Pair Corralation between Great Taipei and Taiwan Cement

Assuming the 90 days trading horizon Great Taipei is expected to generate 5.67 times less return on investment than Taiwan Cement. But when comparing it to its historical volatility, Great Taipei Gas is 4.16 times less risky than Taiwan Cement. It trades about 0.24 of its potential returns per unit of risk. Taiwan Cement Corp is currently generating about 0.32 of returns per unit of risk over similar time horizon. If you would invest  3,175  in Taiwan Cement Corp on December 2, 2024 and sell it today you would earn a total of  335.00  from holding Taiwan Cement Corp or generate 10.55% return on investment over 90 days.
Time Period3 Months [change]
DirectionMoves Together 
StrengthSignificant
Accuracy100.0%
ValuesDaily Returns

Great Taipei Gas  vs.  Taiwan Cement Corp

 Performance 
       Timeline  
Great Taipei Gas 

Risk-Adjusted Performance

OK

 
Weak
 
Strong
Compared to the overall equity markets, risk-adjusted returns on investments in Great Taipei Gas are ranked lower than 7 (%) of all global equities and portfolios over the last 90 days.

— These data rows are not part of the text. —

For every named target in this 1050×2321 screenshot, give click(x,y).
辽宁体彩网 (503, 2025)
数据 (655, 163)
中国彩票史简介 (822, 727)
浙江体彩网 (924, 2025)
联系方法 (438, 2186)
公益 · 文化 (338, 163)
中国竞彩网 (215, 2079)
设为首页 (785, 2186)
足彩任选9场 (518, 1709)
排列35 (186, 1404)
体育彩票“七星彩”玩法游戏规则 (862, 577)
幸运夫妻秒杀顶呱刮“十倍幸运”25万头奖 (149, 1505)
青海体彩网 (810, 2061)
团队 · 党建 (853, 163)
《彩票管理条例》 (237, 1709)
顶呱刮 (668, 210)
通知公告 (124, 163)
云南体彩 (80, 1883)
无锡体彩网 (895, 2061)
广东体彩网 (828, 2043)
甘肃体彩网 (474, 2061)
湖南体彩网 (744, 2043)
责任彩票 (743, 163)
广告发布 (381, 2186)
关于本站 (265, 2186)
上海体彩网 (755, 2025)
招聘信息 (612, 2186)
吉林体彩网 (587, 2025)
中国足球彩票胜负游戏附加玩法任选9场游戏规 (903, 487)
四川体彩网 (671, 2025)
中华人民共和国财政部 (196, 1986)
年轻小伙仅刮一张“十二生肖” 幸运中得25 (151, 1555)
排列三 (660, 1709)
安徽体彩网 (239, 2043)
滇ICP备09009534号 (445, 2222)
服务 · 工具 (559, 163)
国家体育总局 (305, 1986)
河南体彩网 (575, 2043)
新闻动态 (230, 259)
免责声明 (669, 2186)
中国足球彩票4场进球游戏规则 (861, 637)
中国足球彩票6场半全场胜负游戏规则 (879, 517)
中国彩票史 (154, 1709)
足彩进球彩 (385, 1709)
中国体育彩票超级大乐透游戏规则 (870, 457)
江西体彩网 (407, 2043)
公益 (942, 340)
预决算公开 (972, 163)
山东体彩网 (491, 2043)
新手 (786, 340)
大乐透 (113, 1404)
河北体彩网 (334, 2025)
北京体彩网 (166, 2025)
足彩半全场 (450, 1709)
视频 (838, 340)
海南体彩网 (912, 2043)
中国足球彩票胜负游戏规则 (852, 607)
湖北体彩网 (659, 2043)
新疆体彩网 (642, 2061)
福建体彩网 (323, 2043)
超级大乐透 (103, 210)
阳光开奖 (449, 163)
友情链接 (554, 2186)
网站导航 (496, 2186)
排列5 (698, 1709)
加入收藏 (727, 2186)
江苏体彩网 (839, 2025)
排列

In spite of fairly stable basic indicators, Great Taipei is not utilizing all of its potentials. The latest stock price fuss, may contribute to near-short-term losses for the sophisticated investors.
Taiwan Cement Corp 

Risk-Adjusted Performance

Modest

 
Weak
 
Strong
Compared to the overall equity markets, risk-adjusted returns on investments in Taiwan Cement Corp are ranked lower than 6 (%) of all global equities and portfolios over the last 90 days. In spite of fairly stable basic indicators, Taiwan Cement is not utilizing all of its potentials. The latest stock price fuss, may contribute to near-short-term losses for the sophisticated investors.

Great Taipei and Taiwan Cement Volatility Contrast

   Predicted Return Density   
       Returns  

Pair Trading with Great Taipei and Taiwan Cement

The main advantage of trading using opposite Great Taipei and Taiwan Cement positions is that it hedges away some unsystematic risk. Because of two separate transactions, even if Great Taipei position performs unexpectedly, Taiwan Cement can make up some of the losses. Pair trading also minimizes risk from directional movements in the market. For example, if an entire industry or sector drops because of unexpected headlines, the short position in Taiwan Cement will offset losses from the drop in Taiwan Cement's long position.
The idea behind Great Taipei Gas and Taiwan Cement Corp pairs trading is to make the combined position market-neutral, meaning the overall market's direction will not affect its win or loss (or potential downside or upside). This can be achieved by designing a pairs trade with two highly correlated stocks or equities that operate in a similar space or sector, making it possible to obtain profits through simple and relatively low-risk investment.
Check out your portfolio center.
Note that this page's information should be used as a complementary analysis to find the right mix of equity instruments to add to your existing portfolios or create a brand new portfolio. You can also try the Volatility Analysis module to get historical volatility and risk analysis based on latest market data.